KNN vs Logistic Regression in R

This image may not relate to this project at all. Source: www.childcarseats.com.au. All images, data and R Script can be found here
This is a short homework assignment in DSO_530 Applied Modern Statistical Learning Methods class by professor Robertas Gabrys, USC. I completed this project with two classmates He Liu and Kurshal Bhatia. In this assignment, we compare the predictive power of KNN and Logistic Regression.
Prompt
A child car seat company is interested in understanding what factors contribute to sales for one of its products. They have sales data on a particular model of child car seats at different stores inside and outside the United States.
To simplify the analysis, the company considers sales at a store to be “Satisfactory” if they are able to cover 115% of their costs at that location (i.e., roughly 15% profit) and “Unsatisfactory” if sales cover less than 115% of costs at that location (i.e., less than 15% profit).

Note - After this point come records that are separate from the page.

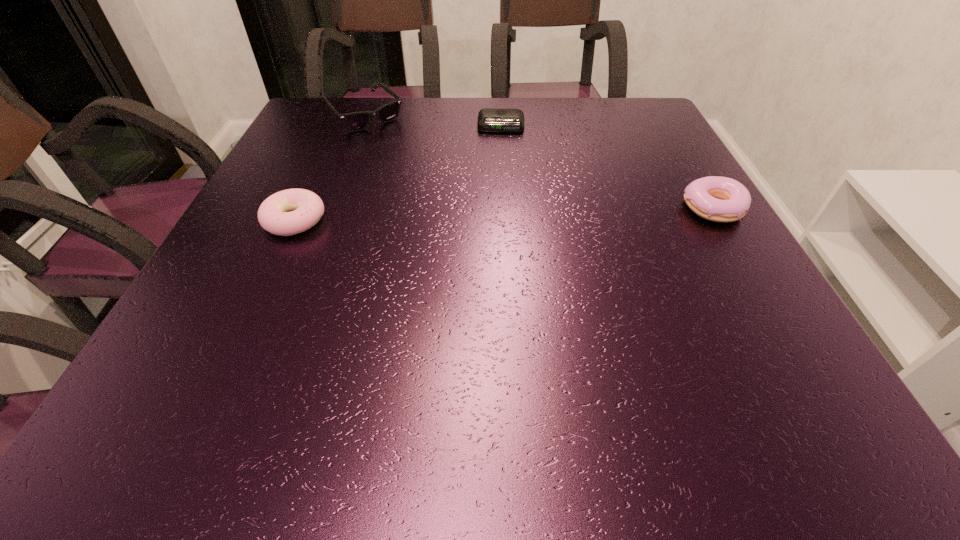 You are a GUI agent. You are given a task and a screenshot of the screen. Output one action in this format:
    pyautogui.click(x=<x>, y=<y>)
    Task: Click on the free space between the rightmost object and the third object from left to right
    This screenshot has width=960, height=540.
    Given the screenshot: What is the action you would take?
    pyautogui.click(x=607, y=167)

This screenshot has width=960, height=540. I want to click on vacant region between the second shortest object and the shortest object, so click(397, 173).

Where is `vacant point located between the right doughnut and the left doughnut`? The image size is (960, 540). vacant point located between the right doughnut and the left doughnut is located at coordinates (504, 214).

Locate an element on the screen. free point between the sunglasses and the right doughnut is located at coordinates (539, 162).

Locate an element on the screen. This screenshot has height=540, width=960. blank region between the right doughnut and the left doughnut is located at coordinates (504, 214).

Identify the location of empty location between the alarm clock and the third tallest object. This screenshot has height=540, width=960. point(397,173).

You are a GUI agent. You are given a task and a screenshot of the screen. Output one action in this format:
    pyautogui.click(x=<x>, y=<y>)
    Task: Click on the empty space between the sunglasses and the shorter doughnut
    
    Given the screenshot: What is the action you would take?
    pyautogui.click(x=330, y=168)

The image size is (960, 540). Identify the location of free space between the third object from left to right and the sunglasses. (433, 121).

This screenshot has width=960, height=540. Find the location of `object that is the closest to the sunglasses`. object that is the closest to the sunglasses is located at coordinates (489, 119).

At what (x,y) coordinates should I click in order to perform the action: click on the closest object to the shortest object. Please return your answer as a coordinate pair (x, y). The width and height of the screenshot is (960, 540). Looking at the image, I should click on (356, 121). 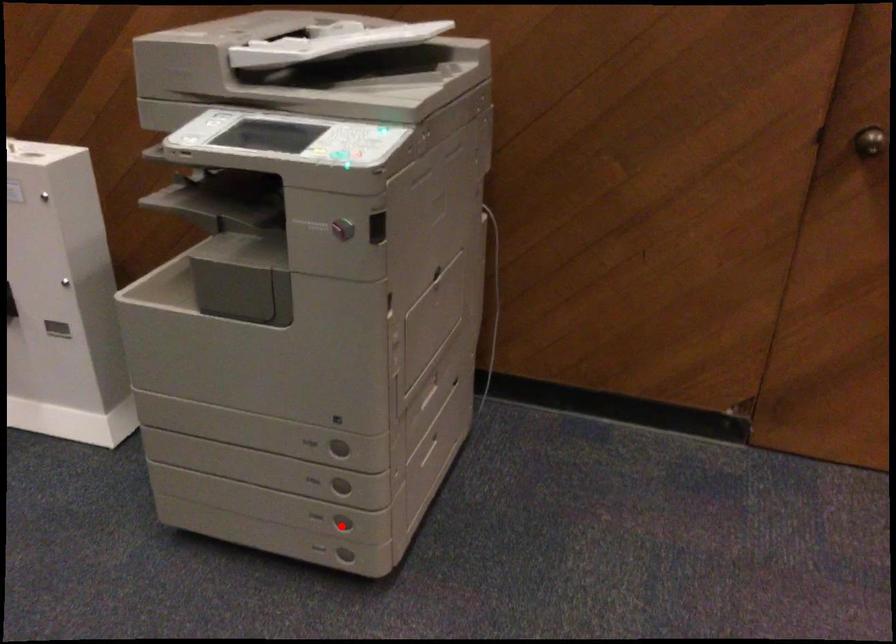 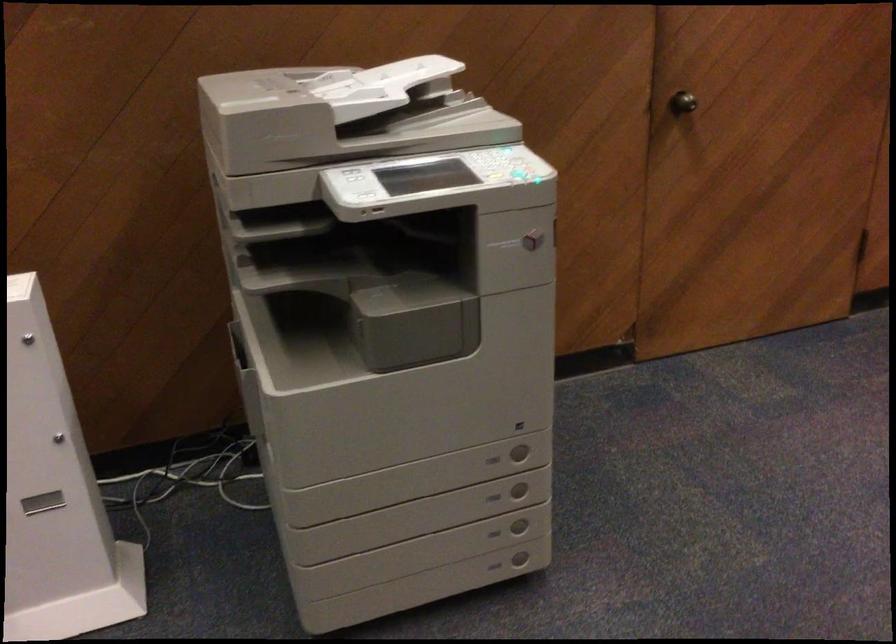 Find the pixel in the second image that matches the highlighted location in the first image.

(519, 527) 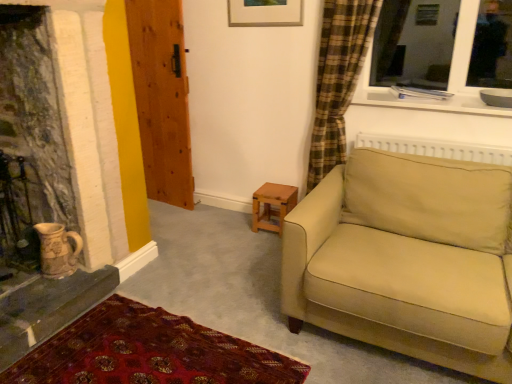 Identify the location of free point to the left of beige fabric couch at right. (225, 275). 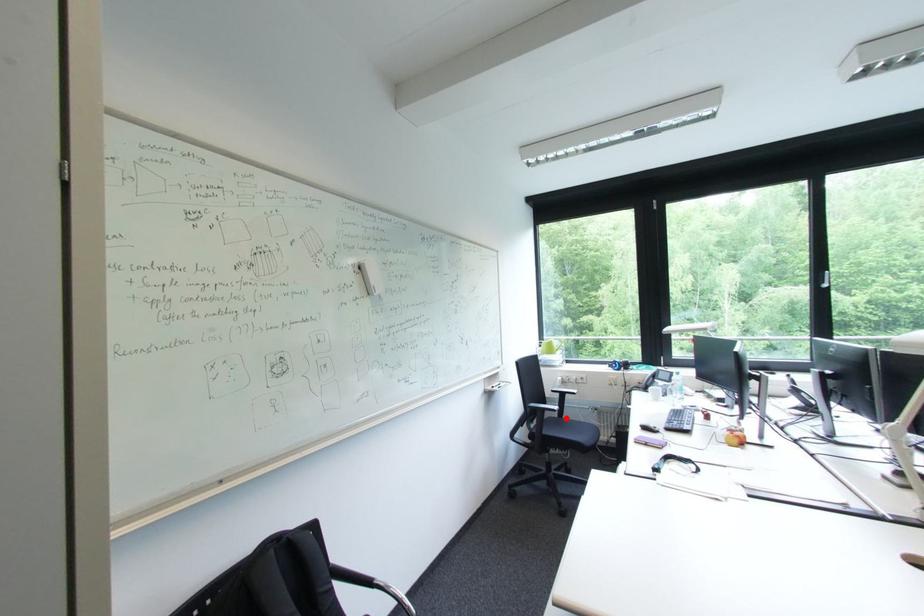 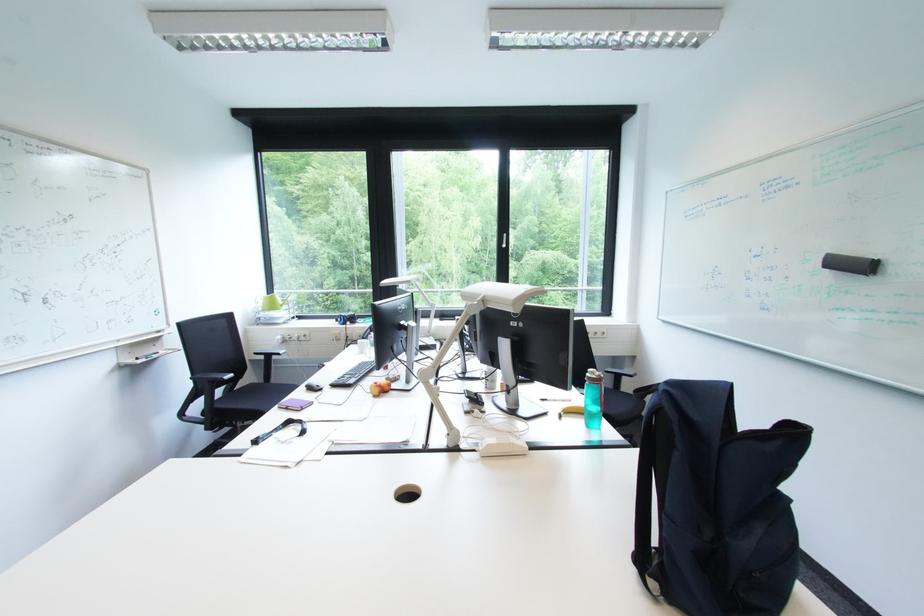 The point at the highlighted location is marked in the first image. Where is the corresponding point in the second image?

(272, 383) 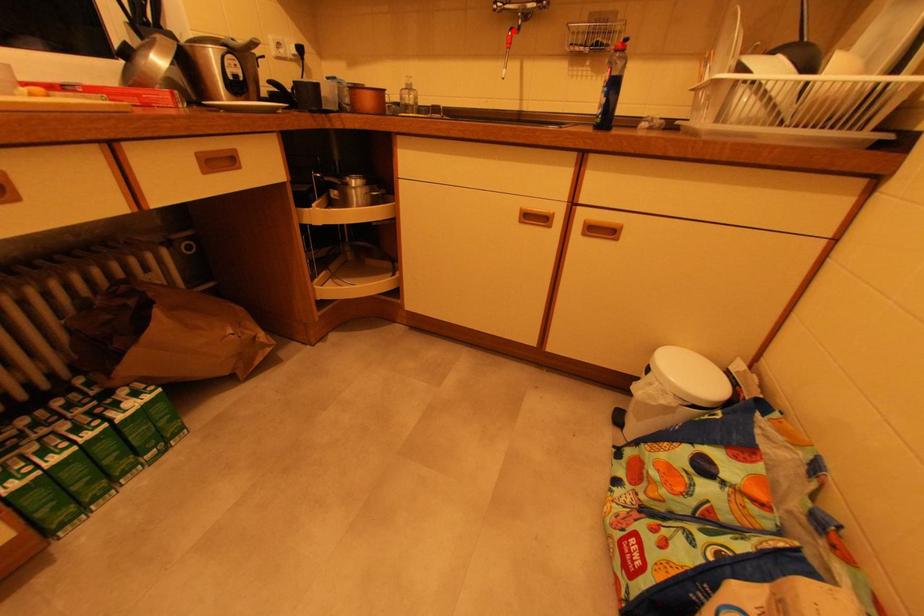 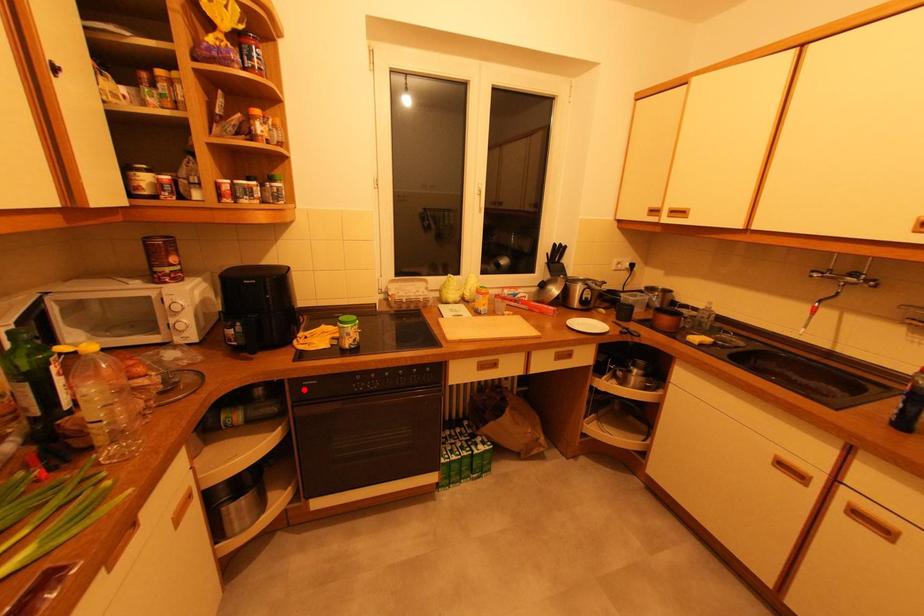 I am providing you with two images of the same scene from different viewpoints. A red point is marked on the first image and another point is marked on the second image. Does the point marked in image1 correspond to the same location as the one in image2?

No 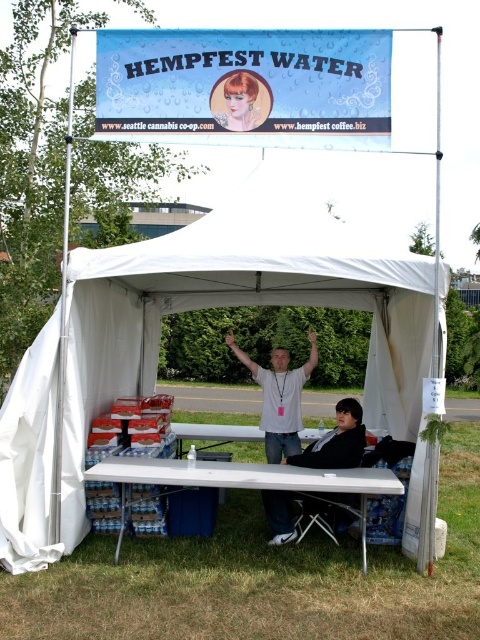 You are standing outside the tent and want to retrieve your black fabric jacket from inside. The tent entrance is 2 meters wide. Can you walk straight to the black fabric jacket at lower center without bending down?

The black fabric jacket at lower center and viewer are 5.50 meters apart from each other. Since the tent entrance is 2 meters wide, you can walk straight to the jacket as the distance is sufficient, but you may need to check the height of the tent to ensure you don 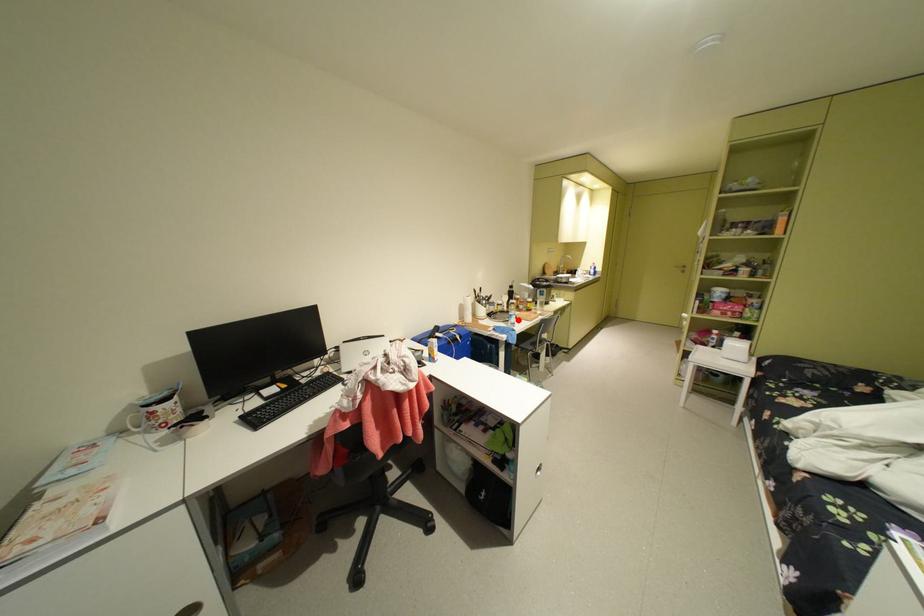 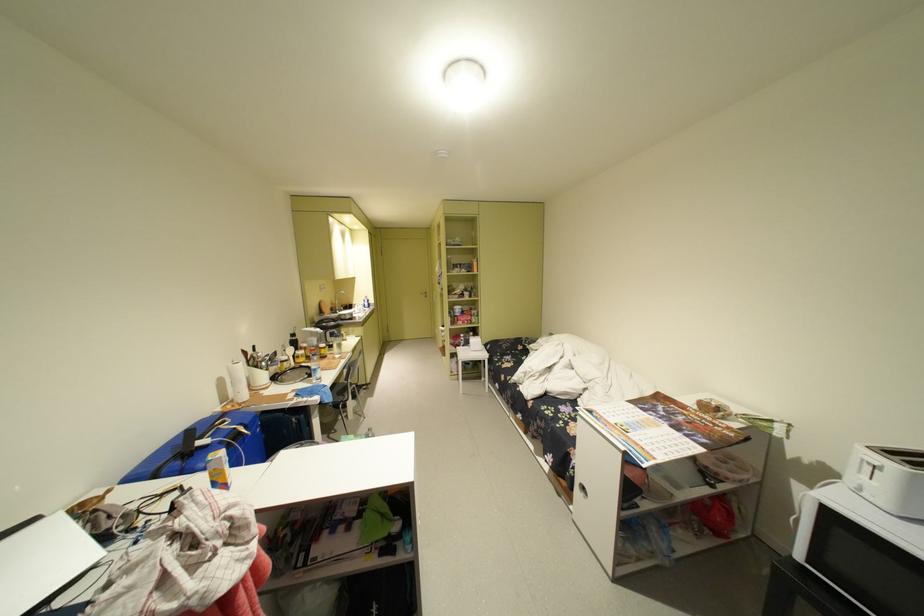 Find the pixel in the second image that matches the highlighted location in the first image.

(318, 377) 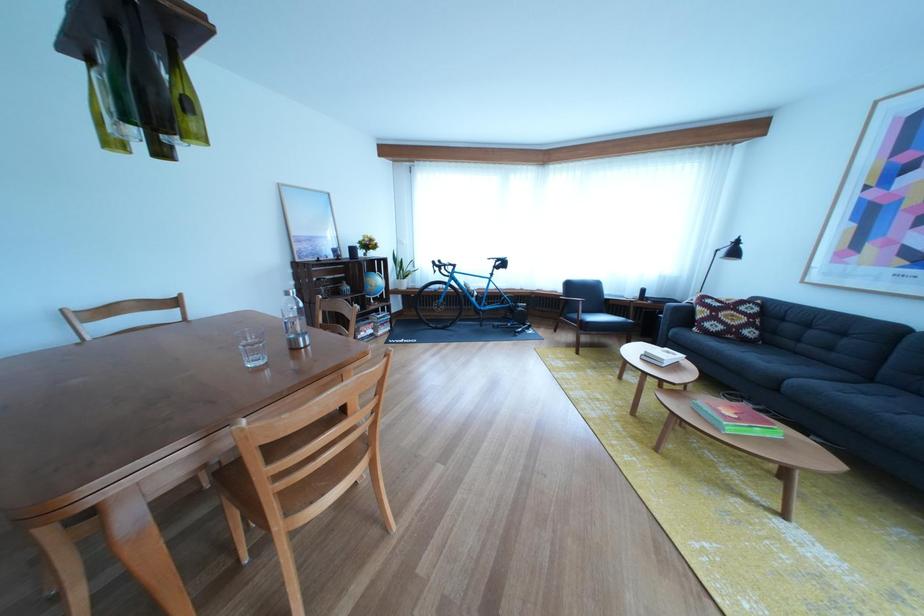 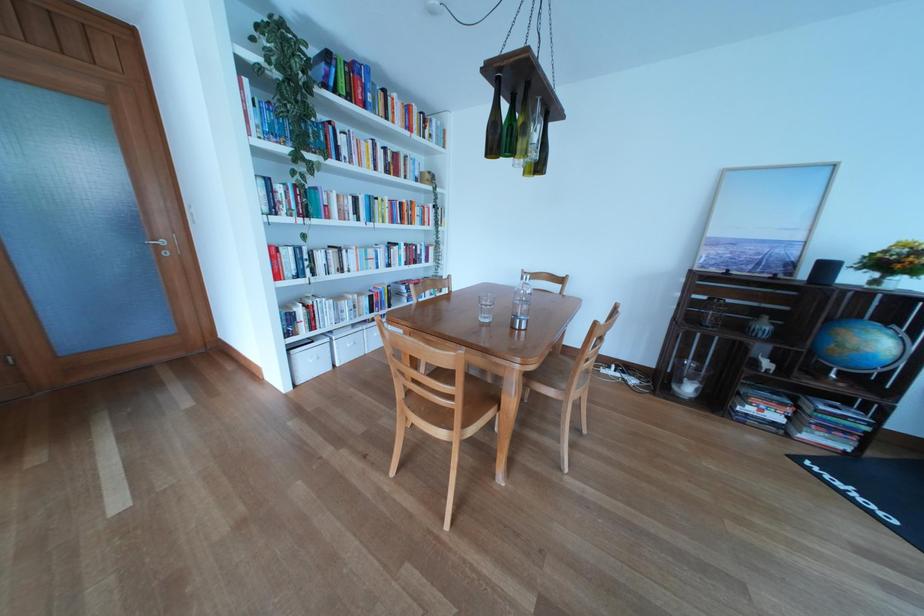 Find the pixel in the second image that matches (x=382, y=285) in the first image.

(855, 337) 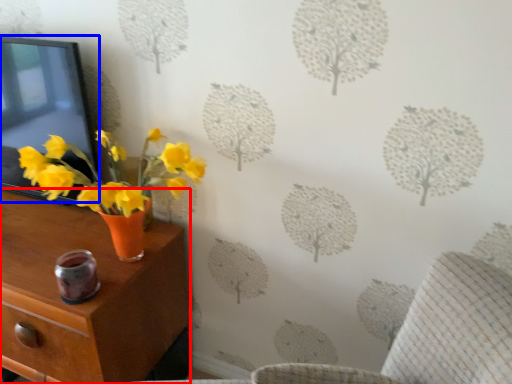 Question: Which point is closer to the camera, nightstand (highlighted by a red box) or picture frame (highlighted by a blue box)?

Choices:
 (A) nightstand
 (B) picture frame

Answer: (A) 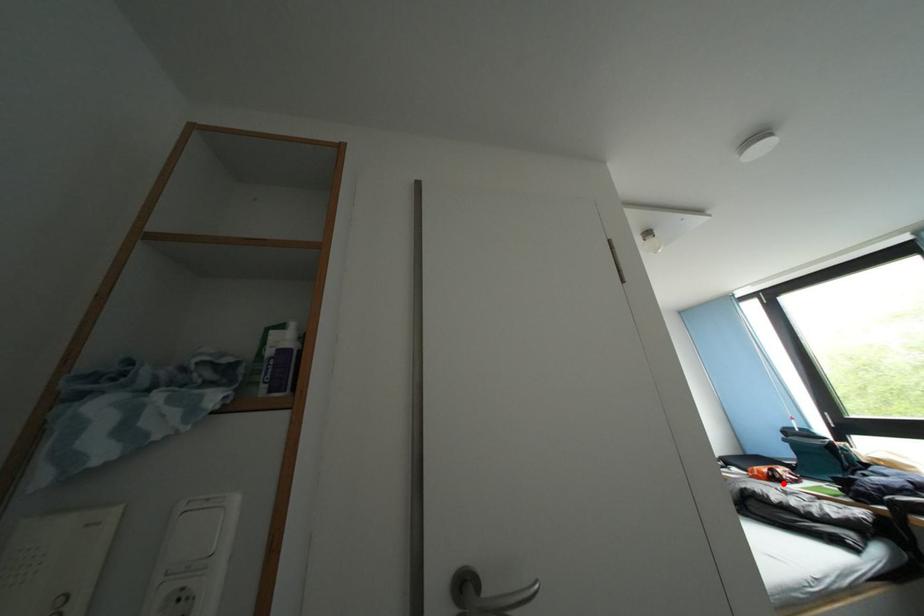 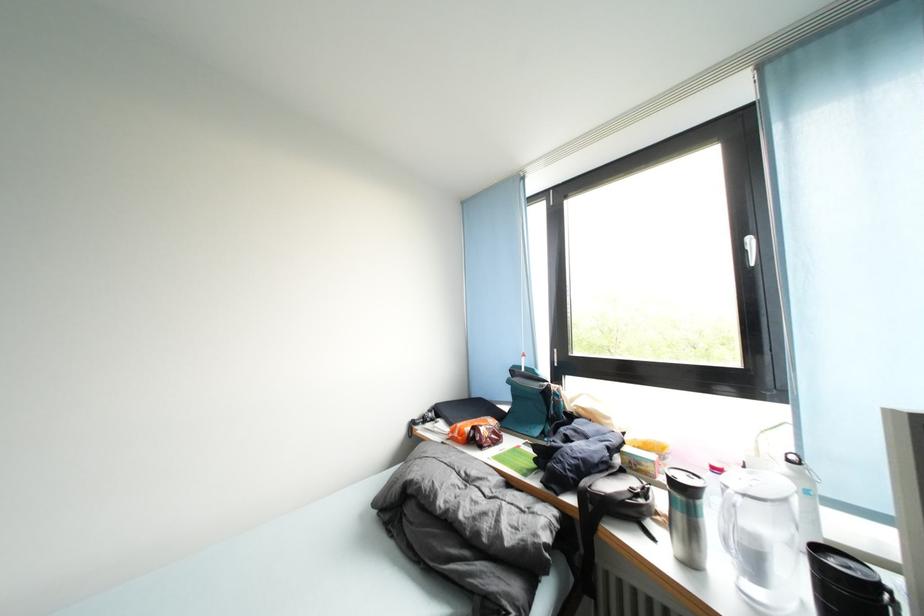 In the second image, find the point that corresponds to the highlighted location in the first image.

(482, 446) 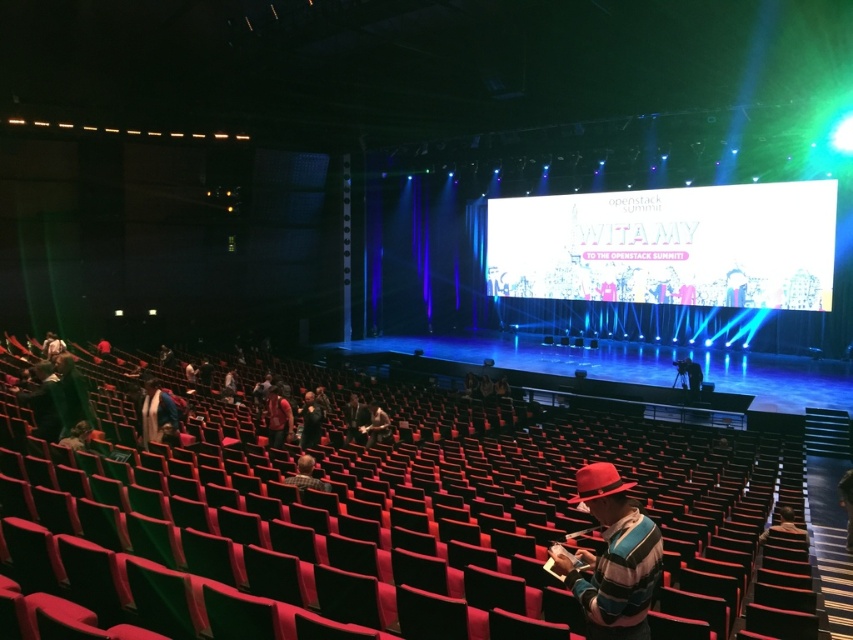 Question: Which object appears closest to the camera in this image?

Choices:
 (A) red felt hat at center
 (B) dark gray hoodie at center
 (C) plaid shirt at lower center
 (D) striped sweater at lower right

Answer: (A)

Question: Which object appears farthest from the camera in this image?

Choices:
 (A) striped sweater at lower right
 (B) red felt hat at center

Answer: (A)

Question: Which object appears closest to the camera in this image?

Choices:
 (A) white fabric at lower left
 (B) matte black jacket at center
 (C) plaid shirt at lower center
 (D) striped sweater at lower right

Answer: (C)

Question: Does red felt hat at lower right appear over matte black jacket at center?

Choices:
 (A) no
 (B) yes

Answer: (B)

Question: Does red felt hat at lower right have a smaller size compared to red felt hat at center?

Choices:
 (A) yes
 (B) no

Answer: (B)

Question: Is red felt hat at lower right further to the viewer compared to striped sweater at lower right?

The data set consists of 11 variables and 400 observations. Each observation corresponds to one of the stores.
Variables
Description
Sales
Sales at each store (Satisfactory = 1 or Unsatisfactory = 0)
CompPrice
Price charged by competitor’s equivalent product at each store
Income
Local community income level (in thousands of dollars)
Advertising
Local advertising budget for company at each store (in thousands of dollars)
Population
Population size of local community (in thousands)
Price
Price company charges for its own product at the store
ShelveLoc
A factor with levels (Good=1 and Bad=0) indicating the quality of the shelving location for the car seats at each store
Age
Average age of the local community
Education
Average Education level in the local community
Urban
A factor with levels (Yes=1 and No=0) to indicate whether the store is in an urban or rural location
US
A factor with levels (Yes=1 and No=0) to indicate whether the store is in the US or not
Load data
> carseat.data=read.csv("carseat.txt")
> head(carseat.data)
Sales CompPrice Income Advertising Population Price ShelveLoc Age Education Urban US
1 1 138 73 11 276 120 0 42 17 1 1
2 1 111 48 16 260 83 0 65 10 1 1
3 1 113 35 10 269 80 1 59 12 1 1
4 0 117 100 4 466 97 1 55 14 1 1
5 0 141 64 3 340 128 0 38 13 1 0
6 1 124 113 13 501 72 0 78 16 0 1
Create the validation set and training set
testing_data=carseat.data[1:100,]
training_data=carseat.data[101:400,]
testing_y=carseat.data$Sales[1:100]
training_y=carseat.data$Sales[101:400]
testing_x=testing_data[,-1]
training_x=training_data[,-1]
Train the logistic regression model
> logistic_model=glm(Sales~.,data=training_data, family="binomial")
> summary(logistic_model)
Call:
glm(formula = Sales ~ ., family = "binomial", data = training_data)
Deviance Residuals:
Min 1Q Median 3Q Max
-2.1090 -0.6056 -0.1899 0.4225 2.6784
Coefficients:
Estimate Std. Error z value Pr(>|z|)
(Intercept) -1.3913119 2.0272717 -0.686 0.492525
CompPrice 0.1133453 0.0183759 6.168 6.91e-10 ***
Income 0.0153623 0.0061970 2.479 0.013175 *
Advertising 0.1481729 0.0391825 3.782 0.000156 ***
Population -0.0002905 0.0012774 -0.227 0.820126
Price -0.1175769 0.0150529 -7.811 5.68e-15 ***
ShelveLoc 2.6133149 0.4955569 5.273 1.34e-07 ***
Age -0.0568264 0.0116597 -4.874 1.09e-06 ***
Education -0.0451832 0.0641827 -0.704 0.481447
Urban -0.5172575 0.3888039 -1.330 0.183393
US 0.3059033 0.5093854 0.601 0.548150
---
Signif. codes: 0 ‘***’ 0.001 ‘**’ 0.01 ‘*’ 0.05 ‘.’ 0.1 ‘ ’ 1
(Dispersion parameter for binomial family taken to be 1)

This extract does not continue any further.